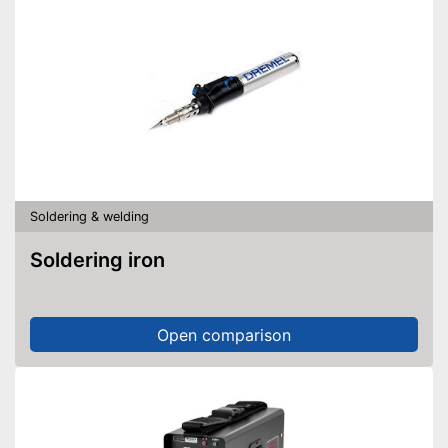
Soldering & welding
Soldering iron
Open comparison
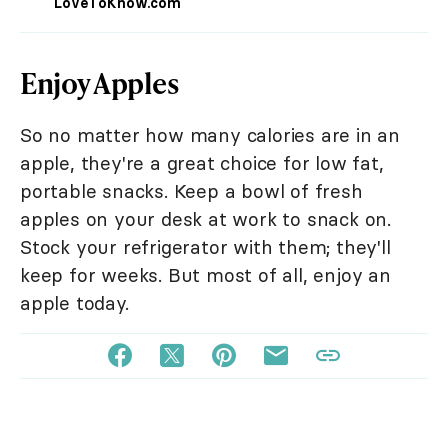
LoveToKnow.com
Enjoy Apples
So no matter how many calories are in an
apple, they're a great choice for low fat,
portable snacks. Keep a bowl of fresh
apples on your desk at work to snack on.
Stock your refrigerator with them; they'll
keep for weeks. But most of all, enjoy an
apple today.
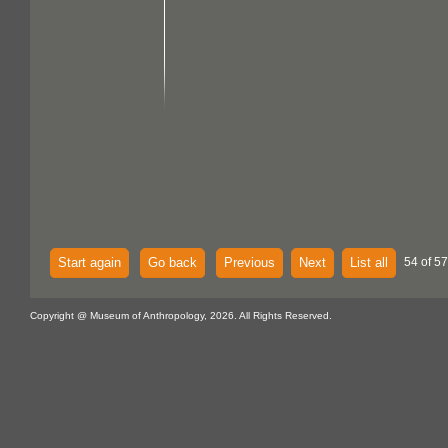
Start again
Go back
Previous
Next
List all
54 of 57
Copyright @ Museum of Anthropology, 2026. All Rights Reserved.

Exercise prompt: What is needed is a word-for-word restatement of the entries, minus any pictures.

Your response:
Soldering & welding
Soldering iron
Open comparison
LoveToKnow.com
Enjoy Apples
So no matter how many calories are in an
apple, they're a great choice for low fat,
portable snacks. Keep a bowl of fresh
apples on your desk at work to snack on.
Stock your refrigerator with them; they'll
keep for weeks. But most of all, enjoy an
apple today.
Start again
Go back
Previous
Next
List all
54 of 57
Copyright @ Museum of Anthropology, 2026. All Rights Reserved.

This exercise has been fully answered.